The monumental hypocrisy of all this is revealed when we remember that shortly after Mr. Griffin's takeover in 1999 his people were attempting to persuade John Tyndall to serve as BNP President - a newly to-be-created office that was mooted in the hope that it would 'buy him off'. No mention of nazi photographs then!

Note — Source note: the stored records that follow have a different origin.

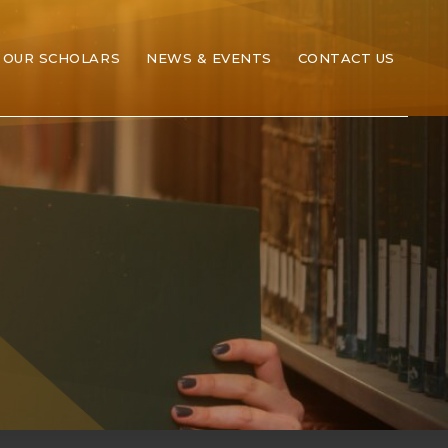
OUR SCHOLARS
NEWS & EVENTS
CONTACT US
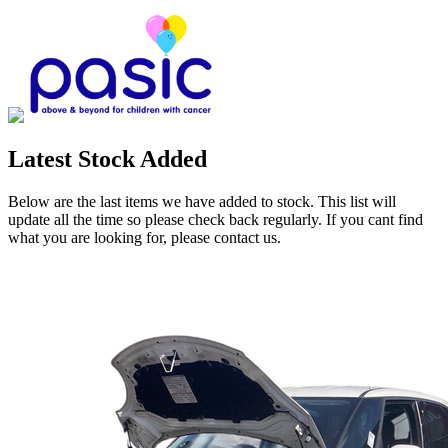
Latest Stock Added
Below are the last items we have added to stock. This list will
update all the time so please check back regularly. If you cant find
what you are looking for, please contact us.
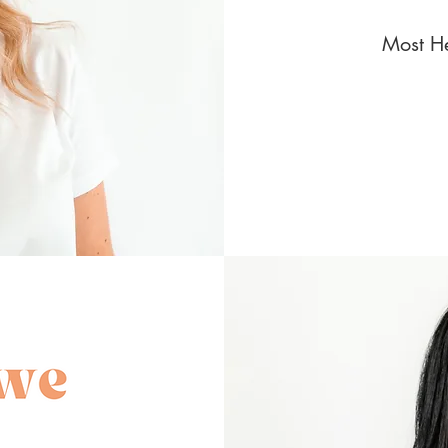
Most He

The attempts to gag Mr. Tyndall as a speaker on BNP platforms began in August 2002, when strenuous pressures were applied by Messrs. Griffin and Lecomber against Burnley organiser Steve Smith to cancel an invitation to him to speak at a meeting of Burnley branch. Steve Smith, like Wayne Cox in Clitheroe, is not only an excellent organiser but is also not made of lackey material, and he stood firm. The next thing we witnessed was an Anti-Nazi League demonstration outside the meeting, not experienced at any Burnley BNP meeting previously nor since.

No legal authority

Following the Lecomber directive, Mr. Tyndall consulted two separate solicitors and obtained from them both the opinion that the party leadership had no authority whatever to deny him the right to speak on party platforms as long as he was a bona fide paid-up party member. He thereupon wrote back to Mr. Lecomber and informed him that he would be speaking at the Clitheroe meeting whether he or Mr. Griffin liked it or not. The Clitheroe branch organiser was advised of this and he completely supported Mr. Tyndall in the matter.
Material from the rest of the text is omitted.